Good. I'm an ME that can code so I have the other half of the spectrum covered.

Here's some documents I found on driving a Piezo. Lots of graphs that will probably make more sense to you: http://www.dspace.com/files/pdf1/Appnote_PZAmp.pdf

Do you have some interest and equipment for common rail stuff? I'd be happy to help with the electrical ends of it if you have interests.

Interest but no equipment. I plan on doing VE -> PD -> CR. (Rotary Pump -> Unit Injector -> Common Rail) since those are increasing orders of complexity and timing critical stuff. And common rail is fuel inspecific. The same code should work on a diesel or gasoline (TDI or TSFI).

[AndreyB]

Do you have some interest and equipment for common rail stuff?
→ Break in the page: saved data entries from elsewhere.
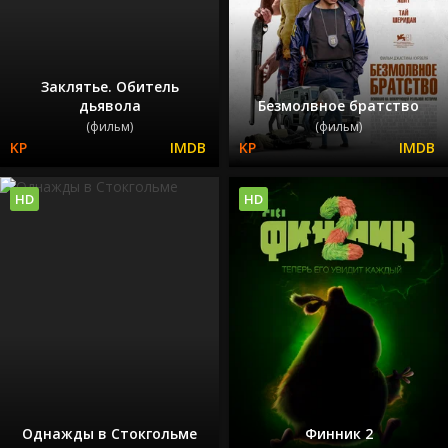
Заклятье. Обитель
дьявола
Безмолвное братство
(фильм)
(фильм)
HD
HD
Однажды в Стокгольме
Финник 2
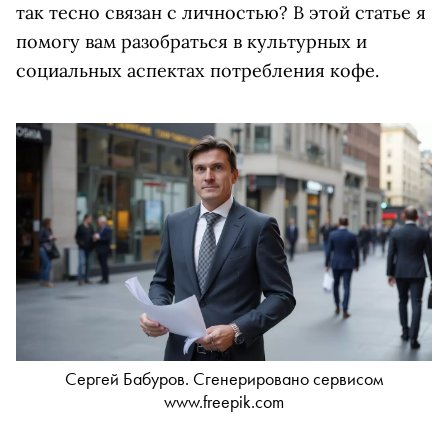
так тесно связан с личностью? В этой статье я
помогу вам разобраться в культурных и
социальных аспектах потребления кофе.
Сергей Бабуров. Сгенерировано сервисом
www.freepik.com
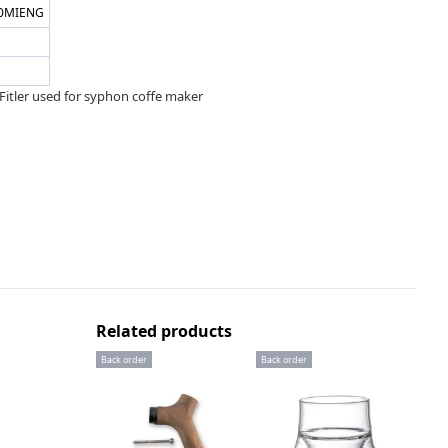
0MIENG
Fitler used for syphon coffe maker
Related products
Back order
Back order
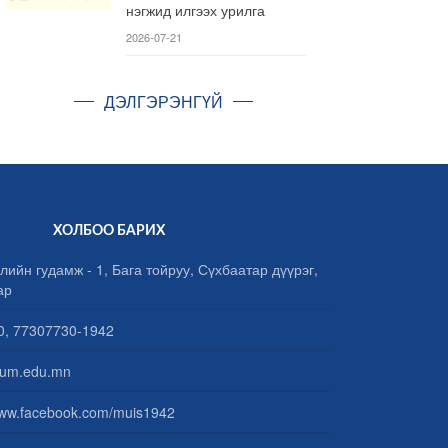
нэгжид илгээх урилга
2026-07-21
ДЭЛГЭРЭНГҮЙ
ХОЛБОО БАРИХ
лийн гудамж - 1, Бага тойруу, Сүхбаатар дүүрэг,
ар
, 77307730-1942
um.edu.mn
www.facebook.com/muis1942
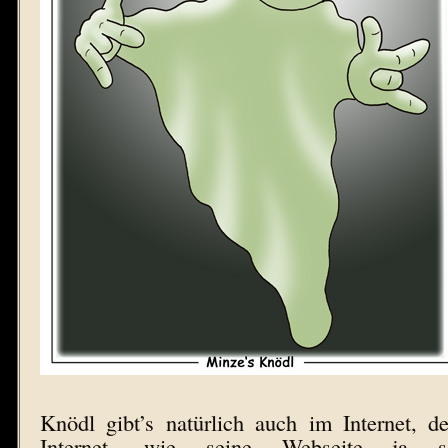
Knödl gibt’s natürlich auch im Internet, d
Internet, wie seine Webseite ja s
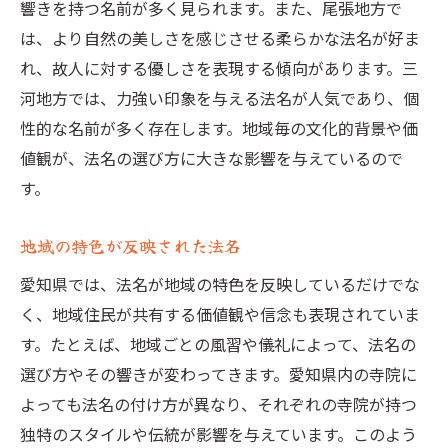
響きを持つ名前が多く見られます。また、尾張地方で
は、より自然の美しさを感じさせる柔らかな法名が好ま
れ、故人に対する優しさを表現する傾向があります。三
河地方では、力強い印象を与える法名が人気であり、個
性的な名前が多く存在します。地域毎の文化的背景や価
値観が、法名の選び方に大きな影響を与えているので
す。
地域の特色が反映された法名
愛知県では、法名が地域の特色を反映しているだけでな
く、地域住民が共有する価値観や信念も表現されていま
す。たとえば、地域ごとの風習や儀礼によって、法名の
選び方やその響きが変わってきます。愛知県内の寺院に
よっても法名の付け方が異なり、それぞれの寺院が持つ
独特のスタイルや伝統が影響を与えています。このよう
I'd be happy to help with the electrical ends of it if you have interests.

Not sure how much this is relevant, but larger chain junk yards will have a 50% off sale for the Thanksgiving weekend.

[kb1gtt]

I had once found that a 2012 Kia Soul has DI the pump that from a dealer cost something like $550, and the injectors were like $50. If found in a junk yard, that could be much more cost effective for a starting point. If the pump and injector can be obtained, it shouldn't be to hard to connect them to a Briggs and scrap iron lawn mower motor or equiv.

[jedediah_frey]

Do you have some interest and equipment for common rail stuff? I'd be happy to help with the electrical ends of it if you have interests.
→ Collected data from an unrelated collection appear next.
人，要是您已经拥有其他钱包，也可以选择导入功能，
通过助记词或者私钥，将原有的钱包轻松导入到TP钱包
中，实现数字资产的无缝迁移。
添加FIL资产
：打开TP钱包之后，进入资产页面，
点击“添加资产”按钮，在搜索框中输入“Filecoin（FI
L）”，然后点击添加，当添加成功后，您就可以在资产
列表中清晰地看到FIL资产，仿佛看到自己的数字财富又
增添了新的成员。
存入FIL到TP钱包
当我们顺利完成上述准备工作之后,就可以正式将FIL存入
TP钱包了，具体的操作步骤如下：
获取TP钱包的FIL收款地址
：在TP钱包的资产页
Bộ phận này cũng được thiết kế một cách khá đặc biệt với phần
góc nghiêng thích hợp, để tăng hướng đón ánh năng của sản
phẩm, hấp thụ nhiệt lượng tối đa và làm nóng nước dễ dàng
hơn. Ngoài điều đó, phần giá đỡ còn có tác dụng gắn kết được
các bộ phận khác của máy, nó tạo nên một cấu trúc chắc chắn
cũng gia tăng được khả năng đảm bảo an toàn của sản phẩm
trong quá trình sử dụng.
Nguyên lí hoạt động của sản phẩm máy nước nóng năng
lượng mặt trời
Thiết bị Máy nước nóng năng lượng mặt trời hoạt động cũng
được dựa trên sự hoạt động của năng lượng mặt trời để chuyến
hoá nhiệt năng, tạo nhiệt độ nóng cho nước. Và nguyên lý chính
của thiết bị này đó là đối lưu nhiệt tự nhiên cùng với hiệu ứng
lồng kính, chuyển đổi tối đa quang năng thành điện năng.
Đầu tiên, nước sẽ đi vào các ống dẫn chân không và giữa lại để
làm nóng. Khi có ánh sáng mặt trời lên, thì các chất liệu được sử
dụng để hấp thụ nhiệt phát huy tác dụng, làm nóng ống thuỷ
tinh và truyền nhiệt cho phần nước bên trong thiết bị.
Not sure how much this is relevant, but larger chain junk yards will have a 50% off sale for the Thanksgiving weekend.

Unfortunately common rail pumps are 10k+

[kb1gtt]

The price has come way down. I see this one from Hyundia has become available on the after market.

http://www.jimellishyundaiparts.com/showAssembly.aspx?ukey_product=8467908&ukey_assembly=1105808

See item 35320B for the mechanically driven fuel pump $582, and 35310 the injector for $66. There is pipe connected to 4 injectors, so common rail. What I don't know for sure is the pressure. I believe it's around 100 bar, but don't know for sure.

[jedediah_frey]

See item 35320B for the mechanically driven fuel pump $582, and 35310 the injector for $66. There is pipe connected to 4 injectors, so common rail. What I don't know for sure is the pressure. I believe it's around 100 bar, but don't know for sure.

I wonder if the driving would be the same as a piezo Bosch diesel injector. Those are usually 1000bar+ with piezoelectric up through 3000 bar.

[kb1gtt]

I think you are flipping PSI and bar. According to this youtube GDI produces between 40 and 200 bar. My daily driver is GDI, I see one of my VAGCOM logs shows between 60 bar and 110 bar. I think you flipped PSI and bar as 40 to 200 bars is 100 to 2900 PSI. You appear correct if you use PSI instead of bar. Also worth noting, 6061 aluminium has a yield strength of no more than 8000 PSI http://en.wikipedia.org/wiki/6061_aluminium_alloy If the pump had pressures that high, the metal would likely crumble.

[jedediah_frey]

I think you are flipping PSI and bar.

Nope. That's a gasoline engine. I'm talking about Diesel common rail engines where you need complete atomization near TDC.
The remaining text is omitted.